Iowa State Student Government election polls open Monday. Eleven of the seats on the ballot are represented the United Residents Off-Campus (UROC). Kit Clayburn, a freshman in animal ecology, is one of 11 candidates running to serve as a senator for the college.
What makes you as an individual qualified for this position in Student Government?
I think it's because I'm a freshman. I obviously don't have that much experience towards others compared to who are running for other positions, but I feel like I have already kind of made an impact for me in my aspect of the campus so I feel like me being only here for a semester and a half, already having some sort of impact, I feel like that qualifies me for at least a position in Student Government.
What are your goals and what do you want to accomplish in your potential position in Student Government?
I'm on the Diversity and Inclusion Committee for Student Government, which that's one of my main topics and main focus is diversity inclusion for people off campus. A lot of people don’t know this but they're closing down Towers next year, which is Wilson and Wallace. And those two residence halls are home to a lot of people who are international students, low-income families and marginalized communities, and they have to find somewhere else to live because obviously they don't have a home next year. So they're either looking for off campus or on campus, and if they are looking for off campus, I want to see how we can include them because they've been on campus for such a long time. Also seeing how the low-income families can still live off campus have a tuition and have an education while not trying to be so wary of the financial status as a student, because obviously they have so much things that are placed academics, clubs and stuff, and having financial problems on top of that, it's just going to be overwhelming.
What needs to change in Student Government? What are some issues you think need to be addressed?
I feel like a lot of it happened last week with the whole Women's Week panelist, and there needs to be more of a friendly conversation rather than a debate, because at the end of the day we're all students. We're not politicians, obviously there are people who are getting their political science degree, but at the end of the day we're all just students, and we all go through the same struggles of academics, of trying to find friends on campus, etc. So there needs to be more room for discussion than debate.
How do you hope to represent your constituents?
As I said, I'm a freshman, so I haven't really experienced off campus yet, could only live on campus. So for next year I'm really open to hearing people's experiences, what happens off campus, and how, me being a voice for those students at such a young age, can transform that talk with my other UROC senators and see how we can get their voices, their problems to the Senate floor and to be talked about.
Why do you think it is crucial that UROC has an equal role in Student Government?

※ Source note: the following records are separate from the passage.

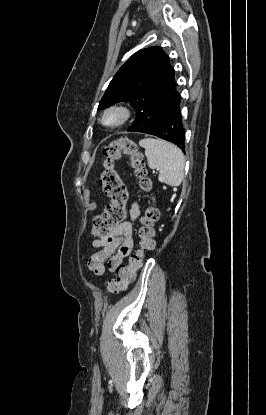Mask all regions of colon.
<instances>
[{"mask_svg":"<svg viewBox=\"0 0 266 415\" xmlns=\"http://www.w3.org/2000/svg\"><path fill=\"white\" fill-rule=\"evenodd\" d=\"M122 155L128 157V166L138 180L139 187L145 192L151 189V181L147 178L144 158L137 143L125 137L108 143L103 149L104 169L100 177V185L111 203L106 206L101 215L96 216L93 220L92 234L96 238H107L115 227L126 219L128 190L115 168V162ZM158 220L159 210L156 206L149 205L140 219L139 247L130 257L129 263L117 269L116 278L107 283V292L119 293L124 291L135 280L146 252L152 250L155 246V224Z\"/></svg>","mask_w":266,"mask_h":415,"instance_id":"1","label":"colon"}]
</instances>
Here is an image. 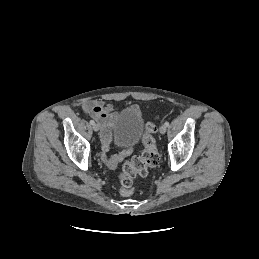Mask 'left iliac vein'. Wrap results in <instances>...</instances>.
Masks as SVG:
<instances>
[{
  "label": "left iliac vein",
  "mask_w": 259,
  "mask_h": 259,
  "mask_svg": "<svg viewBox=\"0 0 259 259\" xmlns=\"http://www.w3.org/2000/svg\"><path fill=\"white\" fill-rule=\"evenodd\" d=\"M167 130V127L165 125L160 126L159 131L161 134H165Z\"/></svg>",
  "instance_id": "1"
}]
</instances>
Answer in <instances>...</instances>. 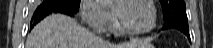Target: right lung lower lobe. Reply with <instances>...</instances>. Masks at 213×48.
Instances as JSON below:
<instances>
[{"mask_svg": "<svg viewBox=\"0 0 213 48\" xmlns=\"http://www.w3.org/2000/svg\"><path fill=\"white\" fill-rule=\"evenodd\" d=\"M53 12H60L68 15H74L76 11H73L69 6L59 0H47L43 2L34 12L32 17V26L30 30L34 27L36 23L45 18L47 15Z\"/></svg>", "mask_w": 213, "mask_h": 48, "instance_id": "98d812e1", "label": "right lung lower lobe"}]
</instances>
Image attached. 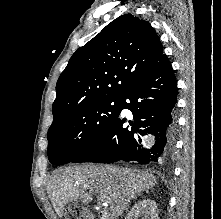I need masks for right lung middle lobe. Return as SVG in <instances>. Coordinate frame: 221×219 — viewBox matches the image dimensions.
I'll list each match as a JSON object with an SVG mask.
<instances>
[{
	"label": "right lung middle lobe",
	"mask_w": 221,
	"mask_h": 219,
	"mask_svg": "<svg viewBox=\"0 0 221 219\" xmlns=\"http://www.w3.org/2000/svg\"><path fill=\"white\" fill-rule=\"evenodd\" d=\"M121 103V99L93 101L54 121L47 133L50 163H69L91 148L117 118Z\"/></svg>",
	"instance_id": "1"
}]
</instances>
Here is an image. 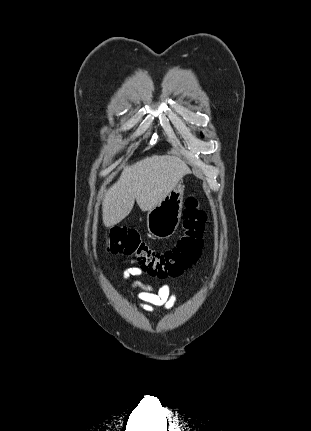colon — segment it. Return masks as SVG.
Instances as JSON below:
<instances>
[{"label":"colon","mask_w":311,"mask_h":431,"mask_svg":"<svg viewBox=\"0 0 311 431\" xmlns=\"http://www.w3.org/2000/svg\"><path fill=\"white\" fill-rule=\"evenodd\" d=\"M206 214L196 196L184 202L182 233L172 248L156 250L130 228L116 227L107 233V251L133 257L143 272L158 277L180 276L197 262L203 247Z\"/></svg>","instance_id":"1"}]
</instances>
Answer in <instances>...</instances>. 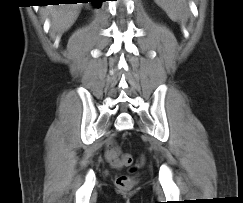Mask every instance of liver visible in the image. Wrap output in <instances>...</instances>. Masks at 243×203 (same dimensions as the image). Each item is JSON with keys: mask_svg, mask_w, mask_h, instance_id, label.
<instances>
[{"mask_svg": "<svg viewBox=\"0 0 243 203\" xmlns=\"http://www.w3.org/2000/svg\"><path fill=\"white\" fill-rule=\"evenodd\" d=\"M79 4L71 5H49L44 9L49 16L52 27L59 33L67 31L75 22L80 11Z\"/></svg>", "mask_w": 243, "mask_h": 203, "instance_id": "liver-1", "label": "liver"}]
</instances>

A lot of my campaign for this next year for UROC is reconnecting the gap between off campus and on campus, we're all students and we're all residents, but a lot of the things that are applied to the university affects on campus and you see the on campus effect, but everything that happens on campus, directly affects off campus. If they raise tuition or something, another fee is added to our tuition, how is that going to affect us as people living off campus, because we have to pay for rent. So, being that voice, and having an open discussion about, obviously there's people who live on campus and who live off campus, but everything that happens here doesn't just affect people living here but affects everyone else.